La laïcité victime d’un détournement identitaire

2009/12/14 | Par Marie-Michelle Poisson

L’auteure est présidente du Mouvement laïque québécois

Il faut de toute urgence retirer le volet de « culture religieuse » du cours d’Éthique et culture religieuse (ECR) afin d’éviter un autre dérapage identitaire autour d’un principe démocratique universel qui, tout comme la liberté, l’égalité ou la dignité, n’appartient pas à un seul peuple mais appartient à tous les êtres humains. Le principe de laïcité est un principe à portée universelle.

Le volet « culture religieuse » doit être retiré car il fait sciemment la promotion d’un type particulier de laïcité qu’on appelle la « laïcité ouverte [aux religions]». Ce type de laïcité a été défini et promu par des gens de toutes obédiences religieuses souhaitant avant tout faciliter les accommodements religieux dans la gestion des affaires publiques.

Au Québec, les promoteurs de la « laïcité ouverte [aux religions]»  ont profité d’une structure institutionnelle, en l’occurrence le Secrétariat aux affaires religieuses et le Comité sur les affaires religieuses du Ministère de l’éducation, pour donner à ce nouveau programme une dimension idéologique propre à rendre familier et souhaitable le maintien du religieux dans les institutions publiques.

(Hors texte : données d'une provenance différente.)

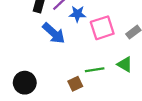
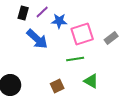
green triangle: (125, 64) -> (91, 81), moved
green line: (95, 70) -> (75, 59), moved

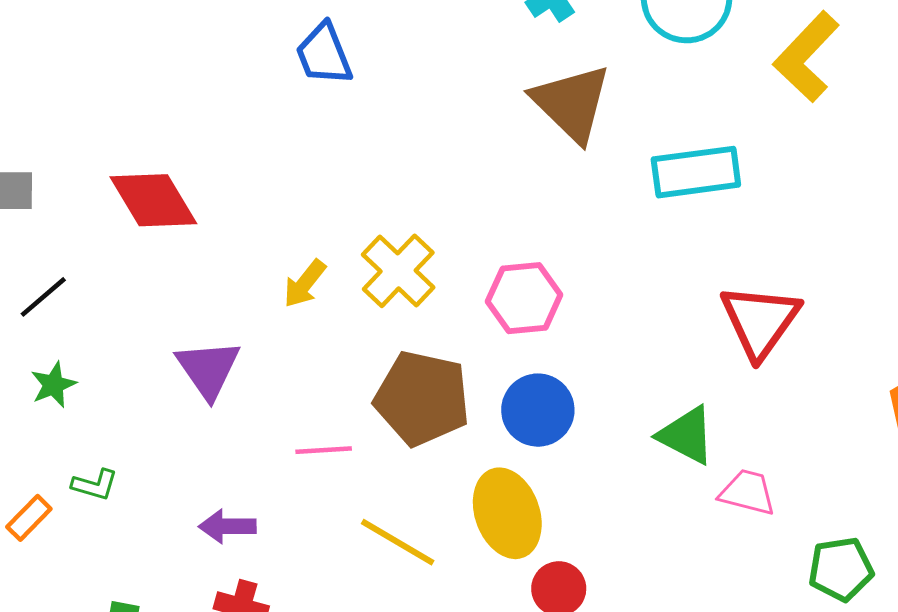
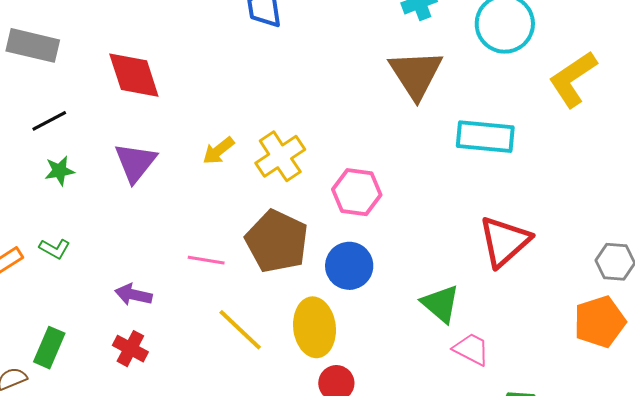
purple triangle: (208, 369) -> (135, 162), moved
green star: (53, 385) -> (60, 171), moved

Ce soi-disant « modèle québécois de laïcité ouverte [aux religions]» ne fait pas l’unanimité. Aucun débat permettant d’établir clairement le modèle de laïcité réellement souhaité par les Québécois, quelles que soient leurs origines, n’a encore officiellement eu lieu au Québec.

Une société véritablement laïque pourrait-elle maintenir un enseignement de nature religieuse dans ses écoles primaires et secondaires? Est-il du ressort de l’école laïque d’accompagner le « cheminement spirituel » de l’élève en accaparant les ressources dédiées aux services complémentaires pour ce faire?

Une société laïque peut-elle permettre la récitation de prières lors de conseils municipaux ou tolérer qu’un symbole religieux domine son assemblée législative nationale? Ne s’agirait-il pas là d’énormes accommodements religieux?

Tels sont cependant les accommodements religieux que les promoteurs de la « laïcité ouverte [aux religions]» souhaitent voir perdurer sous prétexte de perpétuer l’identité culturelle des québécois.

Pourrait-on, sans craindre le ridicule, prétendre qu’il s’agirait-là d’une véritable laïcité?

La société québécoise n’a pas encore assez réfléchi à son modèle de laïcité et devra certainement engager un large débat public pour venir à bout de cette question.

Un tel débat est plus que jamais nécessaire mais il ne pourra pas être mené à bien sereinement s’il est victime d’un détournement identitaire.

Le cours ECR est l’un des principaux coupables de ce détournement puisque le concept incongru de « culture religieuse » lie irrémédiablement dans les esprits la culture et la religion.

Or, rien ne fonctionne avec ce concept de « culture religieuse »; est-ce que les gens qui appartiennent à une même culture sont tous de la même religion?

Est-ce que la religion à elle seule résume le tout d’une culture? Est-ce que les gens qui témoignent d’une culture particulière sont tous nécessairement religieux? Est-ce qu’une même religion ne se retrouve pas dans différentes cultures? 

Les Québécois ont la liberté de croire à la religion qui leur convient et ne sont pas que catholiques, la culture québécoise ne se résume pas qu’au catholicisme, plusieurs Québécois ne sont pas religieux et ne sont pas moins Québécois pour autant et le catholicisme n’est pas propre au Québécois mais est répandu sur toute la planète.

Et toutes ces propositions sont vraies depuis la naissance de la nation québécoise.

Nous pourrions reprendre ce petit exercice avec toutes les cultures et toujours nous constaterions l’absence de lien nécessaire entre une culture donnée et une religion particulière.

Le concept de « culture religieuse » est une impasse conceptuelle, un concept absurde qui ne peut que ruiner nos chances de débattre en toute intelligence de la place de la religion dans la gestion des affaires publiques.

Voilà pourquoi il est si important de ne plus exposer nos enfants à un enseignement proprement aliénant, un enseignement fondé sur un concept absurde, un enseignement au service d’une propagande en faveur d’une conception tout aussi indéfendable de laïcité.

Le cours ECR est une lamentable erreur; le volet de « culture religieuse » doit en être retiré.